The highlighted bytes show the human readable plan line ID that this operator belongs to. Let’s look into the execution plan again, to see what ID 9 is:
------------------------------------------------------------------------------- | Id | Operation | Name | ------------------------------------------------------------------------------- | 0 | SELECT STATEMENT | | | 1 | TEMP TABLE TRANSFORMATION | | | 2 | LOAD AS SELECT (CURSOR DURATION MEMORY)| SYS_TEMP_0FD9D6689_1564080 | | 3 | UNION-ALL | | | 4 | HASH GROUP BY | | |* 5 | HASH JOIN | | | 6 | TABLE ACCESS FULL | DATE_DIM | |* 7 | HASH JOIN | | | 8 | TABLE ACCESS FULL | CUSTOMER | | 9 | PARTITION RANGE ALL | | | 10 | TABLE ACCESS FULL | STORE_SALES | ...

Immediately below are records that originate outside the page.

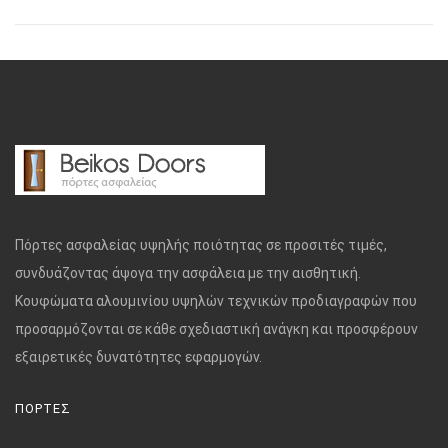
Πόρτες ασφαλείας υψηλής ποιότητας σε προσιτές τιμές,
συνδυάζοντας άψογα την ασφάλεια με την αισθητική.
Κουφώματα αλουμινίου υψηλών τεχνικών προδιαγραφών που
προσαρμόζονται σε κάθε σχεδιαστική ανάγκη και προσφέρουν
εξαιρετικές δυνατότητες εφαρμογών.
ΠΟΡΤΕΣ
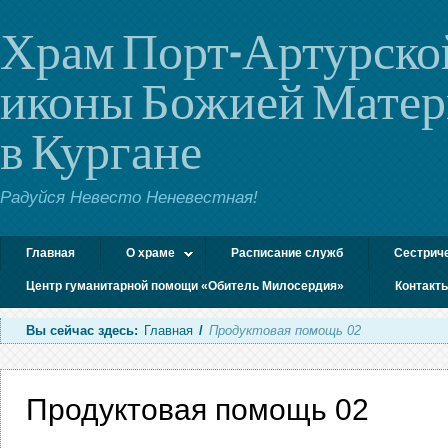
Храм Порт-Артурско
иконы Божией Мате
в Кургане
Радуйся Невесто Неневестная!
Главная
О храме
Расписание служб
Сестрич
Центр гуманитарной помощи «Обитель Милосердия»
Контакт
Вы сейчас здесь:
Главная
/
Продуктовая помощь 02
Продуктовая помощь 02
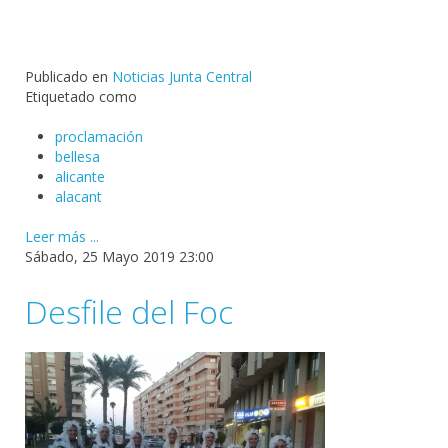
Publicado en
Noticias Junta Central
Etiquetado como
proclamación
bellesa
alicante
alacant
Leer más ...
Sábado, 25 Mayo 2019 23:00
Desfile del Foc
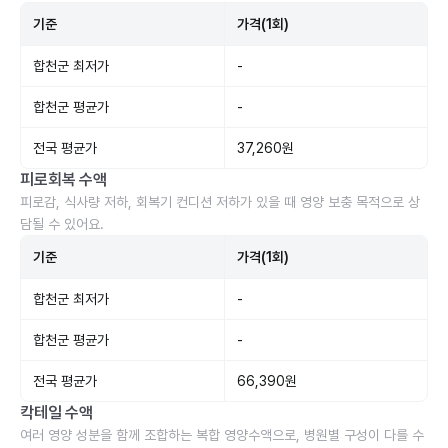
기준
가격(1회)
합천군 최저가
-
합천군 평균가
-
전국 평균가
37,260원
피로회복 수액
피로감, 식사량 저하, 회복기 컨디션 저하가 있을 때 영양 보충 목적으로 상
담될 수 있어요.
기준
가격(1회)
합천군 최저가
-
합천군 평균가
-
전국 평균가
66,390원
칵테일 수액
여러 영양 성분을 함께 조합하는 복합 영양수액으로, 병원별 구성이 다를 수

Indeed, ID 9 is the PARTITION RANGE ALL operator, that is implemented by the qergiFetch()
function that we saw in the call stack earlier. I will ignore the rwsfcd()
function above as it is not a stand-alone execution plan line operator - it is used for implementing filter
predicates anywhere in the plan. I’ll look into the qerhnFetch()
call with the argument 3FBA2C7A8:
SQL> @peek 3FBA2C7A8 [3FBA2C7A8, 3FBA2C7E8) = 002E0008 01000007 FBA2C668 00000003 00000000 00000000 FBA2D968 00000003 FBA2C6E0 00000003 000001F0 00000000 04000007 00000086 ...
When you look into the execution plan excerpt above, it sure looks like ID 7 means HASH JOIN (qerhnFetch is a hash join function).
Summary
Hopefully this post and the background reading explain some internal mechanics of Oracle’s SQL Plan execution. I wrote it mainly for some internals hacking fun. If you ever need to use this in practice, you would probably want to run multiple CALLSTACK commands in a row to get a better sample set of where the execution is stuck or looping. With just one stack sample you may get unlucky and end up troubleshooting the wrong thing. Also, I’d stay away from production with ORADEBUG & undocumented dumps if simpler & safer tools (like ASH, SQL Monitoring or GATHER_PLAN_STATISTICS) are available to you.